American judge (born 1967)

Drew Barnett Tipton (born 1967) is a United States district judge of the United States District Court for the Southern District of Texas.

== Early life and education ==

Tipton's father and grandfather were both Baptist pastors. Tipton graduated from Angleton High School, earned his Bachelor of Arts in history and economics from Texas A&M University, and his Juris Doctor from South Texas College of Law.

== Career ==

=== Military service ===

Tipton served in the United States Marine Corps Reserve from 1988 to 1994 as a radio operator for an infantry battalion. He was honorably discharged with the rank of Sergeant.
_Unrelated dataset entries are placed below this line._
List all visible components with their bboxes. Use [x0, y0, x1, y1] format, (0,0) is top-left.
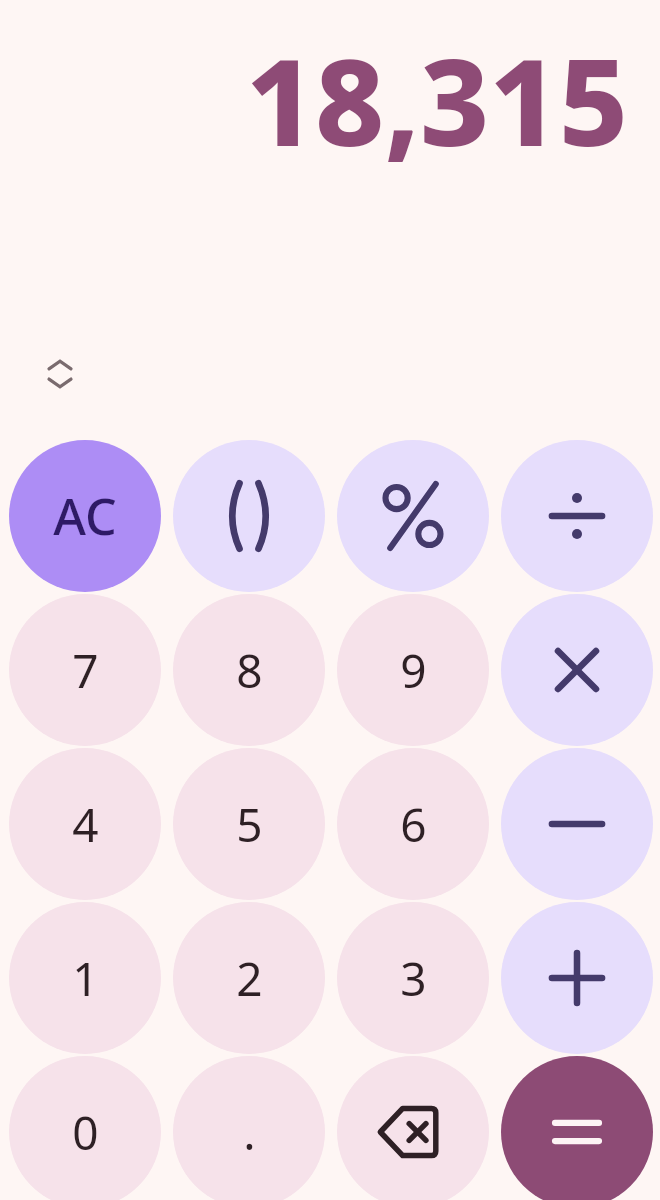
button[interactable]: 1 — [9, 902, 161, 1054]
staticText: . — [243, 1101, 256, 1164]
staticText: 18,315 — [0, 18, 628, 181]
staticText: 5 — [236, 793, 263, 856]
button[interactable]: 8 — [173, 594, 325, 746]
button[interactable]: 3 — [337, 902, 489, 1054]
button[interactable]: 7 — [9, 594, 161, 746]
button[interactable]: 9 — [337, 594, 489, 746]
button[interactable]: 0 — [9, 1056, 161, 1200]
staticText: 9 — [400, 639, 427, 702]
button[interactable]: Add — [501, 902, 653, 1054]
staticText: 3 — [400, 947, 427, 1010]
button[interactable]: Equals — [501, 1056, 653, 1200]
staticText: AC — [53, 482, 117, 550]
button[interactable]: 5 — [173, 748, 325, 900]
button[interactable]: Multiply — [501, 594, 653, 746]
staticText: 4 — [72, 793, 99, 856]
button[interactable]: Backspace — [337, 1056, 489, 1200]
button[interactable]: 6 — [337, 748, 489, 900]
button[interactable]: AC — [9, 440, 161, 592]
staticText: 2 — [236, 947, 263, 1010]
staticText: 8 — [236, 639, 263, 702]
staticText: 6 — [400, 793, 427, 856]
button[interactable]: Parentheses — [173, 440, 325, 592]
staticText: 1 — [72, 947, 99, 1010]
button[interactable]: Divide — [501, 440, 653, 592]
staticText: 7 — [72, 639, 99, 702]
button[interactable]: Subtract — [501, 748, 653, 900]
staticText: 0 — [72, 1101, 99, 1164]
button[interactable]: Percent — [337, 440, 489, 592]
button[interactable]: 2 — [173, 902, 325, 1054]
button[interactable]: . — [173, 1056, 325, 1200]
button[interactable]: 4 — [9, 748, 161, 900]
button[interactable]: Expand history — [38, 352, 82, 396]
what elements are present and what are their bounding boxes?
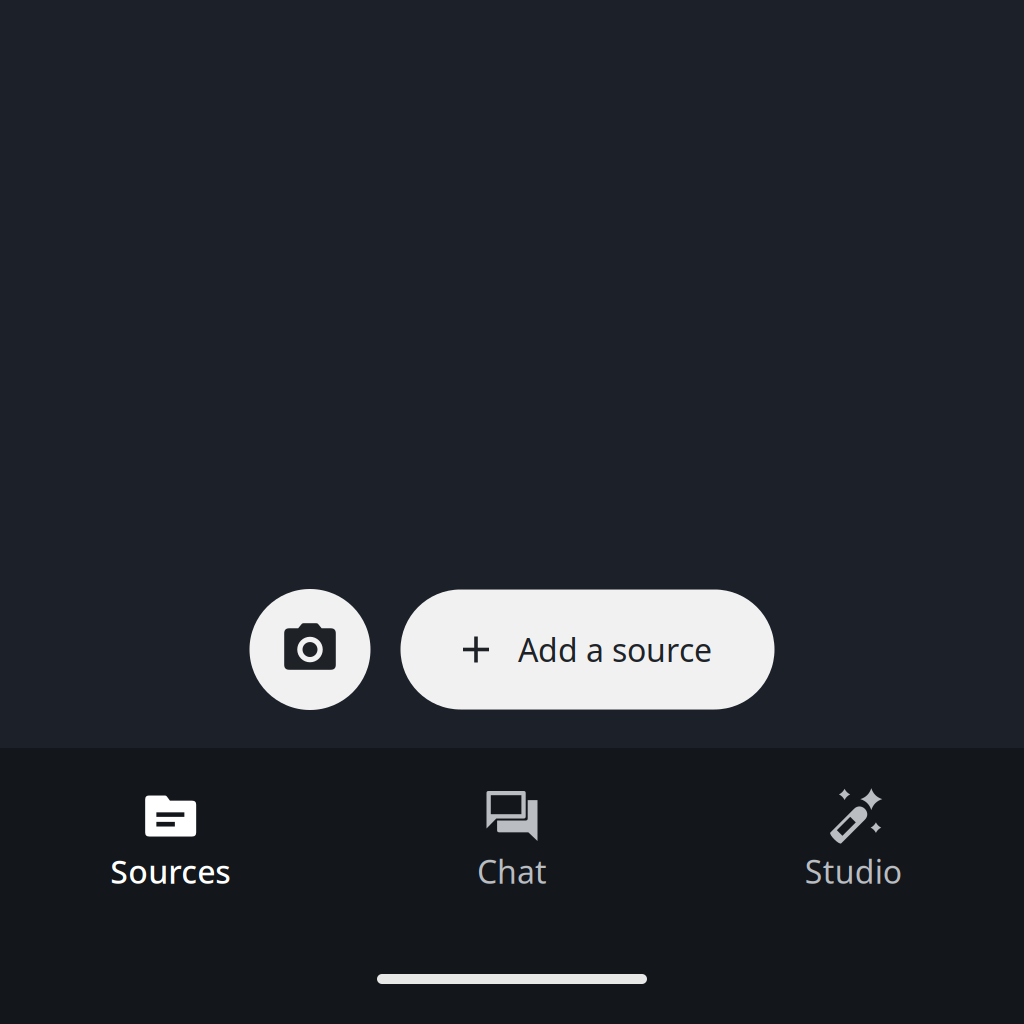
staticText: Add a source xyxy=(518,628,712,671)
button[interactable]: Add a source xyxy=(400,590,774,710)
staticText: Sources xyxy=(110,850,231,892)
button[interactable]: Chat xyxy=(341,792,683,892)
button[interactable]: Sources xyxy=(0,792,341,892)
button[interactable]: Take a photo xyxy=(250,589,370,710)
staticText: Chat xyxy=(477,850,547,892)
staticText: Studio xyxy=(805,850,902,892)
button[interactable]: Studio xyxy=(683,792,1024,892)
After graduating law school, Tipton served as a law clerk to Judge John David Rainey of the United States District Court for the Southern District of Texas. He previously was in private practice with Marek, Griffin, & Knaupp and Littler Mendelson. From 1999 to 2020, he was part of BakerHostetler's Houston office and became a partner in 2002. His practice focused on complex employment law and trade secret litigation.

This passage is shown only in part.